Metabolic Engineering and Synthetic Biology Approaches for the Heterologous Production of Aromatic Polyketides

Int. J. Mol. Sci. 2023, 24(10), 8923; https://doi.org/10.3390/ijms24108923
by Dongsoo Yang 1,*, Hyunmin Eun 2 and Cindy Pricilia Surya Prabowo 2
Reviewer 1:
Reviewer 2:
Reviewer 3:
Int. J. Mol. Sci. 2023, 24(10), 8923; https://doi.org/10.3390/ijms24108923
Submission received: 18 April 2023 / Revised: 12 May 2023 / Accepted: 15 May 2023 / Published: 18 May 2023
(This article belongs to the Special Issue Recent Advances in Systems Metabolic Engineering Strategies)

Round 1

Reviewer 1 Report (Previous Reviewer 1)

No specific comments or suggestions. 

Author Response

Thank you for your time and effort in reviewing the paper.

Reviewer 2 Report (Previous Reviewer 2)

Congratulations

English is sufficient

Author Response

Thank you for your time and effort in reviewing the paper.

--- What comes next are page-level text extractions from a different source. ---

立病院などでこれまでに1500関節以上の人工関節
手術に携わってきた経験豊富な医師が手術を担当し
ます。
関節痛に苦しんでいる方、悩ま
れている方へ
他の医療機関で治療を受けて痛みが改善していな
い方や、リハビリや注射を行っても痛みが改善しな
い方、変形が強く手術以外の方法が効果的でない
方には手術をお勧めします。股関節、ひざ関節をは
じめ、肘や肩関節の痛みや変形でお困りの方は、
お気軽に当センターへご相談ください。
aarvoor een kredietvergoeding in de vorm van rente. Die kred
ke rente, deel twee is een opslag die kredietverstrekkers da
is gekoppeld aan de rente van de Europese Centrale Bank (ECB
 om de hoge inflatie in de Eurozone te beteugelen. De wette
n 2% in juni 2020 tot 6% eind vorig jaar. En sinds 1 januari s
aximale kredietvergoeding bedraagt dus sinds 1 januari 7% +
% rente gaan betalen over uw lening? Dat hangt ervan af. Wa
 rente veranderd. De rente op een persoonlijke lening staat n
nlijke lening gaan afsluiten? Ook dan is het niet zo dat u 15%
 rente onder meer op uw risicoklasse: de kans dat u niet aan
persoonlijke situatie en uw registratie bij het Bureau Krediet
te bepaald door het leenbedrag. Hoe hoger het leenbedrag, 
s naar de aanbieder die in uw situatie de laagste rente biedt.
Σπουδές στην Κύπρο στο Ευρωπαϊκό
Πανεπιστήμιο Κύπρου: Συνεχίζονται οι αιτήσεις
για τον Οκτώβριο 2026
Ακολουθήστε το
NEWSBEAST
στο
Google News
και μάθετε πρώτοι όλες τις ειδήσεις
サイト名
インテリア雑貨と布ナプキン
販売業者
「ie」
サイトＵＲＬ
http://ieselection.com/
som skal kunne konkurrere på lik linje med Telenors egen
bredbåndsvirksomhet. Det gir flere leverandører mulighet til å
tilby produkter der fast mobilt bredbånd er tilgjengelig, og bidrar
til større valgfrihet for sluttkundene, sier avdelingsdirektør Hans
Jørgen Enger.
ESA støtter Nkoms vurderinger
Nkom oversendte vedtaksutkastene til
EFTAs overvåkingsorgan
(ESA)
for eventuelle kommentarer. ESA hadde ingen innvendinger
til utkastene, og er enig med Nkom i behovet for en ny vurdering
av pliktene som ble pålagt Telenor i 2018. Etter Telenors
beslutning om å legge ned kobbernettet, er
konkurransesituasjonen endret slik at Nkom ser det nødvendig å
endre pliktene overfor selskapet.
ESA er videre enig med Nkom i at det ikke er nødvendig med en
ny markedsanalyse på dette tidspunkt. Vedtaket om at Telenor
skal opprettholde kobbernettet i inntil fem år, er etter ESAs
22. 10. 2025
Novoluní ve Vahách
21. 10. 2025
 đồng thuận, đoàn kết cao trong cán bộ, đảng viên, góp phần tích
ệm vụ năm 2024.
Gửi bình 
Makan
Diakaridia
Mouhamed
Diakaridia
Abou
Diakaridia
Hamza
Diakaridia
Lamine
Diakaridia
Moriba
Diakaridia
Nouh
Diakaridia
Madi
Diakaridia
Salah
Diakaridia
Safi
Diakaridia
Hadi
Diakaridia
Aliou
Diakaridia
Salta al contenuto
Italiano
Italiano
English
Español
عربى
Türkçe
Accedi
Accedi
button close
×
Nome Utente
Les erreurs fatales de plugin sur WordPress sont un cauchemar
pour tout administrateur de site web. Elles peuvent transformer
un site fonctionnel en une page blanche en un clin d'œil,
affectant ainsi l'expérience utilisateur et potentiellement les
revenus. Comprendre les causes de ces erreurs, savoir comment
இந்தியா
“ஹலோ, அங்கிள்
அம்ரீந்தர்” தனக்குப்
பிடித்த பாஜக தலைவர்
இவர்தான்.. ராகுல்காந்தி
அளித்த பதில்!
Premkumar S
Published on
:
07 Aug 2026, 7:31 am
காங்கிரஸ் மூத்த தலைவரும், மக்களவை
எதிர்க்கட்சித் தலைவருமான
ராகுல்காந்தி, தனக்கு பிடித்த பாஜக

Reviewer 3 Report (New Reviewer)

The review article entitled "Metabolic engineering and synthetic biology approaches for the heterologous production of aromatic polyketides" submitted by Dongsoo Yang, Hyunmin Eun , Cindy Pricilia Surya Prabowo describes a review on the past and current trends and strategies on the metabolic engineering and heterologious production of aromatic ketides. Please see comments below:

1) The introduction and strategies for heterologous production of both type II and III aromatic ketides are well addressed with limited examples. 

2) In the section 2 of the manuscript, the authors mentioned 'due to the difficulties int he engineering the native polyketide producers', please describe what are the difficulties exist currently and list them how they can be overcome with heterologous production of aromatic polyketides.

Please address as minor revision for this manuscript.

 

Author Response

[Response] Thank you for your time and effort in reviewing the paper. We added further examples and discussions throughout the manuscript as follows:

Page 2:

“There also have been other examples on successful production of type I polyketides including epothilone [3] and a rifamycin precursor [4] by engineered E. coli.”

“Representative examples of polyketides produced by iterative type I PKSs are lovastatin (used to treat cardiovascular diseases) [6] and simvastatin (a semisynthetic chemical used to treat high cholesterol) which have been successfully produced by engineered yeast [7].”

Page 4-5:

“The elucidation of three-dimensional structures of type II PKSs can offer valuable insights into the biosynthetic mechanisms of aromatic polyketides and can guide potential engineering strategies. For instance, the recent discovery of the octaketide synthase minimal PKS complex from P. luminescens indicated that a hexaketide is covalently linked to the heterodimer with the ACP [26]. Such observations provide crucial insights for engineering type II PKSs, either to enhance biosynthetic efficiency or to develop entirely new enzymes for the production of diverse aromatic polyketides. Moreover, software like PKMiner [27] or antiSMASH [28] can be employed to discover type II PKSs suitable for the biosynthesis of desired or novel aromatic polyketides.”

Page 6:

“Biosynthesis of acridones, produced by the condensation of anthraniloyl-CoA or N-methylanthraniloyl-CoA with three malonyl-CoA units, from engineered E. coli was also reported [43].”

 

[Response] Thank you for the comment. We further discussed on the difficulties in the engineering the native polyketide producers and advantages of employing heterologous hosts in the introduction section as follows:

Page 2:

“Most polyketides are produced from soil bacteria such as Streptomyces species or plants (mostly type III polyketides). Although these hosts are remarkable organisms with abilities to produce diverse set of polyketides, the following difficulties hinder such hosts from being used in either laboratory or industrial settings. Streptomyces species are spore-forming and slow-growing bacteria, which are notoriously difficult to engineer due to the limited availability of genetic engineering toolkit [10, 11]. Also, Streptomyces species show complex gene expression profiles according to different culture conditions due to the existence of diverse sigma factors and complex gene regulatory systems. On top of this, their culture conditions are very complex and the high-cell-density culture of these bacteria is not amenable, making it difficult to achieve high productivity and titer. Also, many ‘undomesticated’ Streptomyces species still cannot be cultured in laboratory conditions.”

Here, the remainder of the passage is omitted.